WORK ORDER>
Reproduce the records that follow exactly; any picture among them stays out.

___ RECORDS FOR THE EXERCISE

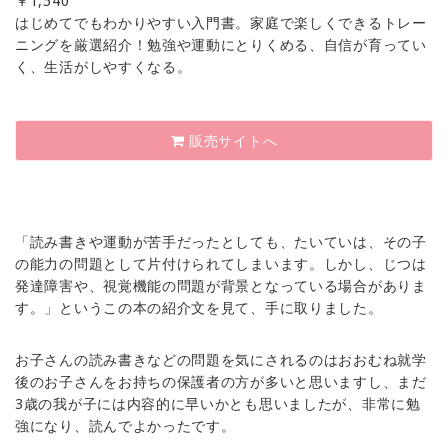
￥
1,540
はじめてでもわかりやすい入門書。家庭で楽しくできるトレー
ニングを厳選紹介！勉強や運動にとりくめる、自信が育ってい
く、生活がしやすくなる。
販売サイトへ
「読み書きや運動が苦手だったとしても、たいていは、その子
の能力の問題として片付けられてしまいます。しかし、じつは
発達障害や、視覚機能の問題が背景となっている場合がありま
す。」というこの本の紹介文を見て、手に取りました。
お子さんの読み書きなどの問題を気にされるのはおおむね就学
後のお子さんをお持ちの保護者の方が多いと思いますし、まだ
3歳の我が子には内容的に早いかとも思いましたが、非常に勉
強になり、読んでよかったです。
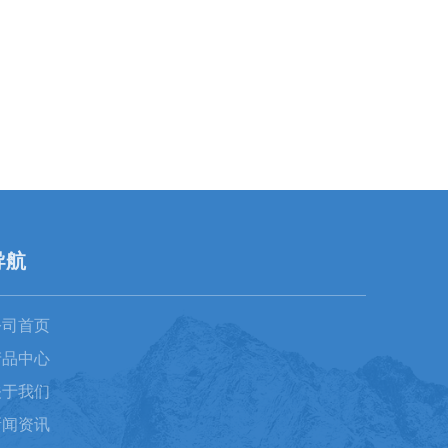
导航
公司首页
产品中心
关于我们
新闻资讯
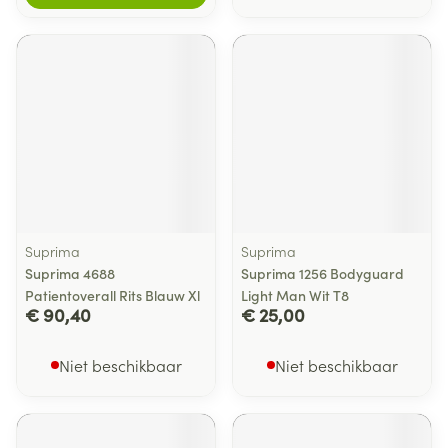
Suprima
Suprima
Suprima 4688
Suprima 1256 Bodyguard
Patientoverall Rits Blauw Xl
Light Man Wit T8
€ 90,40
€ 25,00
Niet beschikbaar
Niet beschikbaar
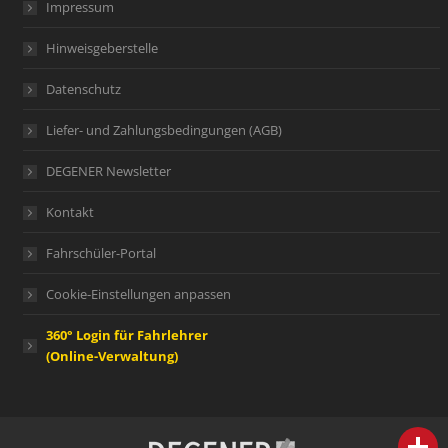
Impressum
Hinweisgeberstelle
Datenschutz
Liefer- und Zahlungsbedingungen (AGB)
DEGENER Newsletter
Kontakt
Fahrschüler-Portal
Cookie-Einstellungen anpassen
360° Login für Fahrlehrer
(Online-Verwaltung)
person
IHR FACHBERATER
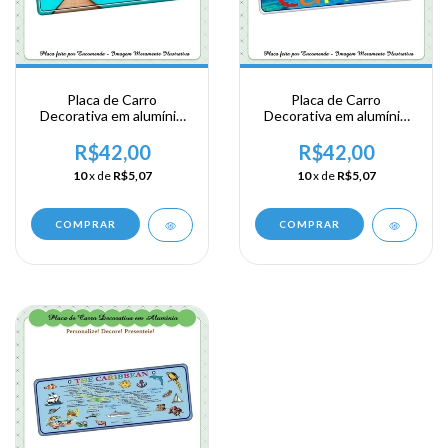
Placa de Carro
Placa de Carro
Decorativa em alumínio
Decorativa em alumínio
Lembrança de sua visita
Lembrança de sua visita
ao Caribe
ao Caribe
R$42,00
R$42,00
10
x de
R$5,07
10
x de
R$5,07
COMPRAR
COMPRAR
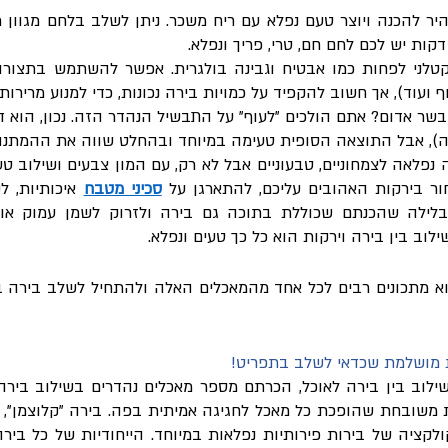
ף ועוד), אך חשוב להקפיד על כמויות בירה נכונות, כדי למנוע מרירות
), אבל התוצאה הסופית טעימה במיוחד ובהחלט שווה את ההמתנה
ר בירקות האהובים עליכם, להתארגן על 
סכיני מטבח
לוב בין בירה וירקות הוא כל כך טעים ונפלא.
ת מושלמת שכדאי לשלב בתפריט!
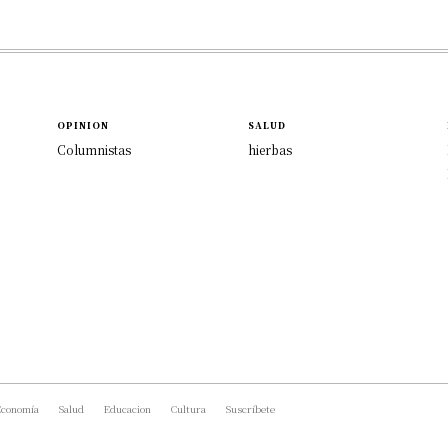
OPINION
SALUD
Columnistas
hierbas
conomía
Salud
Educacion
Cultura
Suscríbete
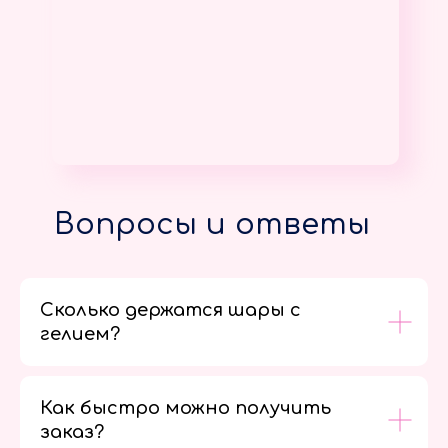
Вопросы и ответы
Сколько держатся шары с
гелием?
Как быстро можно получить
заказ?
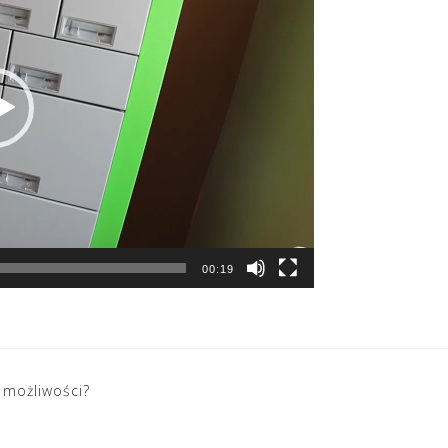
00:19
 możliwości?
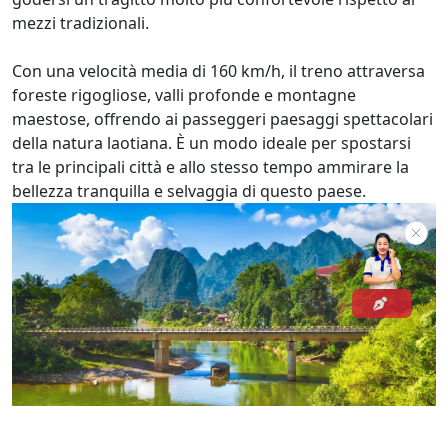
mezzi tradizionali.
Con una velocità media di 160 km/h, il treno attraversa
foreste rigogliose, valli profonde e montagne
maestose, offrendo ai passeggeri paesaggi spettacolari
della natura laotiana. È un modo ideale per spostarsi
tra le principali città e allo stesso tempo ammirare la
bellezza tranquilla e selvaggia di questo paese.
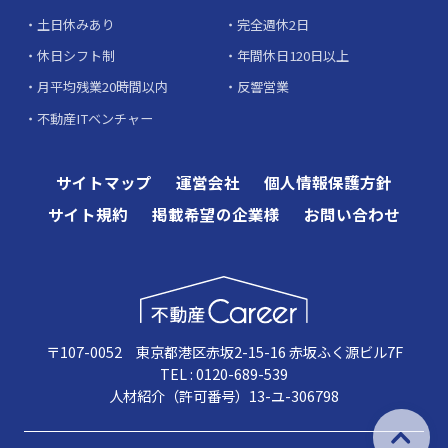
土日休みあり
完全週休2日
休日シフト制
年間休日120日以上
月平均残業20時間以内
反響営業
不動産ITベンチャー
サイトマップ
運営会社
個人情報保護方針
サイト規約
掲載希望の企業様
お問い合わせ
〒107-0052 東京都港区赤坂2-15-16 赤坂ふく源ビル7F
TEL : 0120-689-539
人材紹介（許可番号）13-ユ-306798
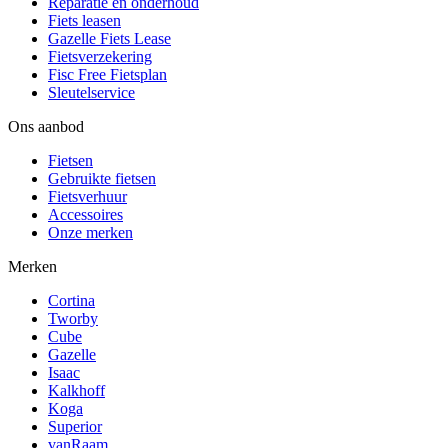
Reparatie en onderhoud
Fiets leasen
Gazelle Fiets Lease
Fietsverzekering
Fisc Free Fietsplan
Sleutelservice
Ons aanbod
Fietsen
Gebruikte fietsen
Fietsverhuur
Accessoires
Onze merken
Merken
Cortina
Tworby
Cube
Gazelle
Isaac
Kalkhoff
Koga
Superior
vanRaam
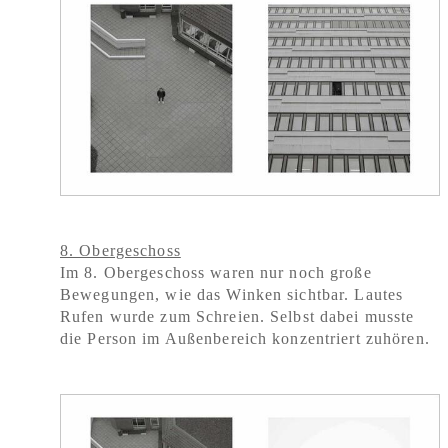
8. Obergeschoss
Im 8. Obergeschoss waren nur noch große
Bewegungen, wie das Winken sichtbar. Lautes
Rufen wurde zum Schreien. Selbst dabei musste
die Person im Außenbereich konzentriert zuhören.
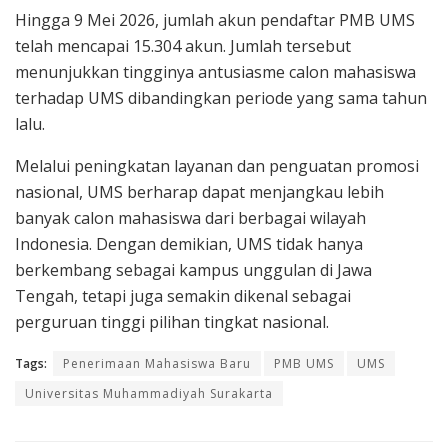
Hingga 9 Mei 2026, jumlah akun pendaftar PMB UMS
telah mencapai 15.304 akun. Jumlah tersebut
menunjukkan tingginya antusiasme calon mahasiswa
terhadap UMS dibandingkan periode yang sama tahun
lalu.
Melalui peningkatan layanan dan penguatan promosi
nasional, UMS berharap dapat menjangkau lebih
banyak calon mahasiswa dari berbagai wilayah
Indonesia. Dengan demikian, UMS tidak hanya
berkembang sebagai kampus unggulan di Jawa
Tengah, tetapi juga semakin dikenal sebagai
perguruan tinggi pilihan tingkat nasional.
Tags:
Penerimaan Mahasiswa Baru
PMB UMS
UMS
Universitas Muhammadiyah Surakarta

______

SOLUTION TO THIS TASK>
￥
1,540
はじめてでもわかりやすい入門書。家庭で楽しくできるトレー
ニングを厳選紹介！勉強や運動にとりくめる、自信が育ってい
く、生活がしやすくなる。
販売サイトへ
「読み書きや運動が苦手だったとしても、たいていは、その子
の能力の問題として片付けられてしまいます。しかし、じつは
発達障害や、視覚機能の問題が背景となっている場合がありま
す。」というこの本の紹介文を見て、手に取りました。
お子さんの読み書きなどの問題を気にされるのはおおむね就学
後のお子さんをお持ちの保護者の方が多いと思いますし、まだ
3歳の我が子には内容的に早いかとも思いましたが、非常に勉
強になり、読んでよかったです。
导航
公司首页
产品中心
关于我们
新闻资讯
Suprima
Suprima
Suprima 4688
Suprima 1256 Bodyguard
Patientoverall Rits Blauw Xl
Light Man Wit T8
€ 90,40
€ 25,00
Niet beschikbaar
Niet beschikbaar
Impressum
Hinweisgeberstelle
Datenschutz
Liefer- und Zahlungsbedingungen (AGB)
DEGENER Newsletter
Kontakt
Fahrschüler-Portal
Cookie-Einstellungen anpassen
360° Login für Fahrlehrer
(Online-Verwaltung)
person
IHR FACHBERATER
Placa de Carro
Placa de Carro
Decorativa em alumínio
Decorativa em alumínio
Lembrança de sua visita
Lembrança de sua visita
ao Caribe
ao Caribe
R$42,00
R$42,00
10
x de
R$5,07
10
x de
R$5,07
COMPRAR
COMPRAR
ף ועוד), אך חשוב להקפיד על כמויות בירה נכונות, כדי למנוע מרירות
), אבל התוצאה הסופית טעימה במיוחד ובהחלט שווה את ההמתנה
ר בירקות האהובים עליכם, להתארגן על 
סכיני מטבח
לוב בין בירה וירקות הוא כל כך טעים ונפלא.
ת מושלמת שכדאי לשלב בתפריט!
OPINION
SALUD
Columnistas
hierbas
conomía
Salud
Educacion
Cultura
Suscríbete
Вопросы и ответы
Сколько держатся шары с
гелием?
Как быстро можно получить
заказ?
00:19
 możliwości?
mezzi tradizionali.
Con una velocità media di 160 km/h, il treno attraversa
foreste rigogliose, valli profonde e montagne
maestose, offrendo ai passeggeri paesaggi spettacolari
della natura laotiana. È un modo ideale per spostarsi
tra le principali città e allo stesso tempo ammirare la
bellezza tranquilla e selvaggia di questo paese.
土日休みあり
完全週休2日
休日シフト制
年間休日120日以上
月平均残業20時間以内
反響営業
不動産ITベンチャー
サイトマップ
運営会社
個人情報保護方針
サイト規約
掲載希望の企業様
お問い合わせ
〒107-0052 東京都港区赤坂2-15-16 赤坂ふく源ビル7F
TEL : 0120-689-539
人材紹介（許可番号）13-ユ-306798
Reparatie en onderhoud
Fiets leasen
Gazelle Fiets Lease
Fietsverzekering
Fisc Free Fietsplan
Sleutelservice
Ons aanbod
Fietsen
Gebruikte fietsen
Fietsverhuur
Accessoires
Onze merken
Merken
Cortina
Tworby
Cube
Gazelle
Isaac
Kalkhoff
Koga
Superior
vanRaam
8. Obergeschoss
Im 8. Obergeschoss waren nur noch große
Bewegungen, wie das Winken sichtbar. Lautes
Rufen wurde zum Schreien. Selbst dabei musste
die Person im Außenbereich konzentriert zuhören.
Hingga 9 Mei 2026, jumlah akun pendaftar PMB UMS
telah mencapai 15.304 akun. Jumlah tersebut
menunjukkan tingginya antusiasme calon mahasiswa
terhadap UMS dibandingkan periode yang sama tahun
lalu.
Melalui peningkatan layanan dan penguatan promosi
nasional, UMS berharap dapat menjangkau lebih
banyak calon mahasiswa dari berbagai wilayah
Indonesia. Dengan demikian, UMS tidak hanya
berkembang sebagai kampus unggulan di Jawa
Tengah, tetapi juga semakin dikenal sebagai
perguruan tinggi pilihan tingkat nasional.
Tags:
Penerimaan Mahasiswa Baru
PMB UMS
UMS
Universitas Muhammadiyah Surakarta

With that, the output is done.